> Task details
Your copy should hold every record verbatim and none of the pictures.

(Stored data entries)
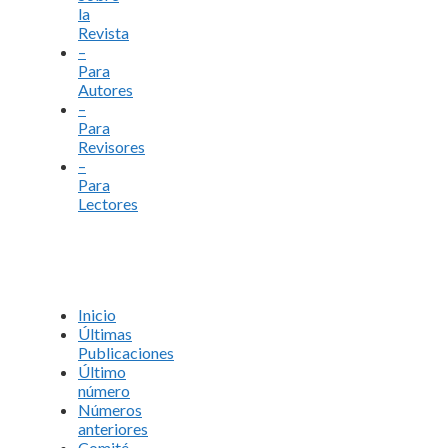
la
Revista
–
Para
Autores
–
Para
Revisores
–
Para
Lectores
Inicio
Últimas
Publicaciones
Último
número
Números
anteriores
Comité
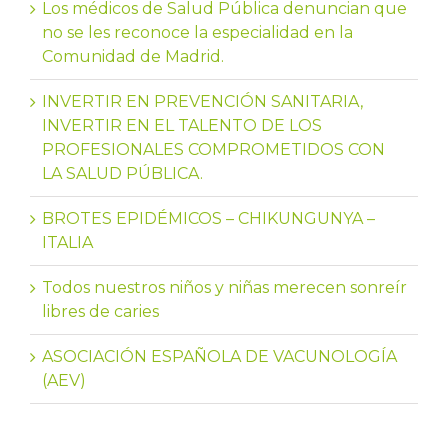
Los médicos de Salud Pública denuncian que
no se les reconoce la especialidad en la
Comunidad de Madrid.
INVERTIR EN PREVENCIÓN SANITARIA,
INVERTIR EN EL TALENTO DE LOS
PROFESIONALES COMPROMETIDOS CON
LA SALUD PÚBLICA.
BROTES EPIDÉMICOS – CHIKUNGUNYA –
ITALIA
Todos nuestros niños y niñas merecen sonreír
libres de caries
ASOCIACIÓN ESPAÑOLA DE VACUNOLOGÍA
(AEV)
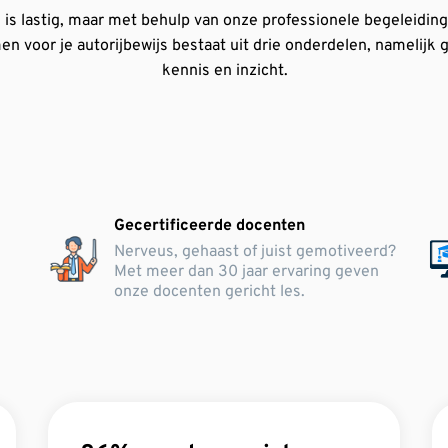
s lastig, maar met behulp van onze professionele begeleiding s
n voor je autorijbewijs bestaat uit drie onderdelen, namelijk
kennis en inzicht.
Gecertificeerde docenten
Nerveus, gehaast of juist gemotiveerd?
Met meer dan 30 jaar ervaring geven
.
onze docenten gericht les.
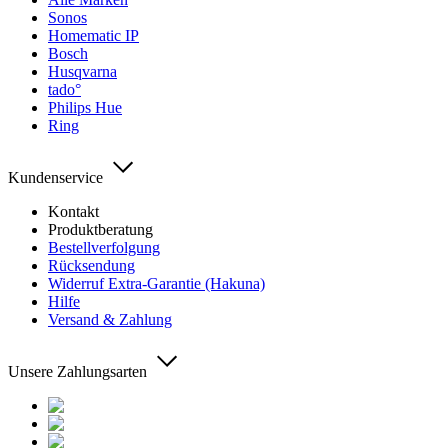
Sonos
Homematic IP
Bosch
Husqvarna
tado°
Philips Hue
Ring
Kundenservice
Kontakt
Produktberatung
Bestellverfolgung
Rücksendung
Widerruf Extra-Garantie (Hakuna)
Hilfe
Versand & Zahlung
Unsere Zahlungsarten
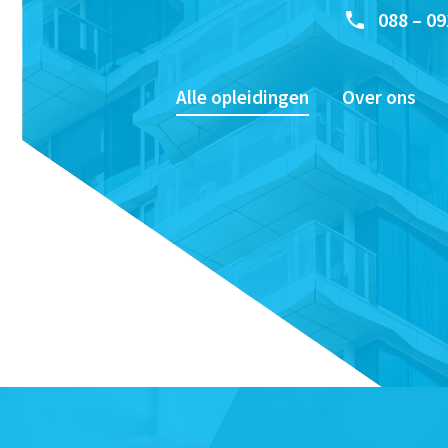
088 – 09
Alle opleidingen
Over ons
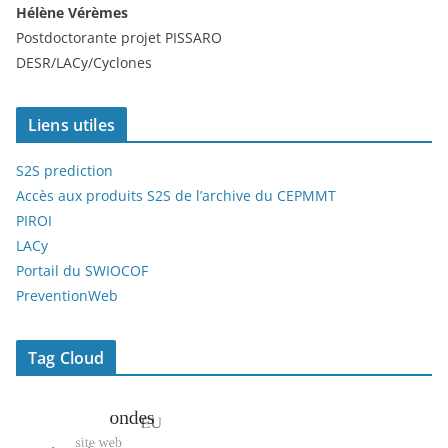
Hélène Vérèmes
Postdoctorante projet PISSARO
DESR/LACy/Cyclones
Liens utiles
S2S prediction
Accès aux produits S2S de l’archive du CEPMMT
PIROI
LACy
Portail du SWIOCOF
PreventionWeb
Tag Cloud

> Your response
la
Revista
–
Para
Autores
–
Para
Revisores
–
Para
Lectores
Inicio
Últimas
Publicaciones
Último
número
Números
anteriores
Comité
Los médicos de Salud Pública denuncian que
no se les reconoce la especialidad en la
Comunidad de Madrid.
INVERTIR EN PREVENCIÓN SANITARIA,
INVERTIR EN EL TALENTO DE LOS
PROFESIONALES COMPROMETIDOS CON
LA SALUD PÚBLICA.
BROTES EPIDÉMICOS – CHIKUNGUNYA –
ITALIA
Todos nuestros niños y niñas merecen sonreír
libres de caries
ASOCIACIÓN ESPAÑOLA DE VACUNOLOGÍA
(AEV)
s lastig, maar met behulp van onze professionele begeleiding s
n voor je autorijbewijs bestaat uit drie onderdelen, namelijk
kennis en inzicht.
Gecertificeerde docenten
Nerveus, gehaast of juist gemotiveerd?
Met meer dan 30 jaar ervaring geven
.
onze docenten gericht les.
Sonos
Homematic IP
Bosch
Husqvarna
tado°
Philips Hue
Ring
Kundenservice
Kontakt
Produktberatung
Bestellverfolgung
Rücksendung
Widerruf Extra-Garantie (Hakuna)
Hilfe
Versand & Zahlung
Unsere Zahlungsarten
088 – 09
Alle opleidingen
Over ons
Hélène Vérèmes
Postdoctorante projet PISSARO
DESR/LACy/Cyclones
Liens utiles
S2S prediction
Accès aux produits S2S de l’archive du CEPMMT
PIROI
LACy
Portail du SWIOCOF
PreventionWeb
Tag Cloud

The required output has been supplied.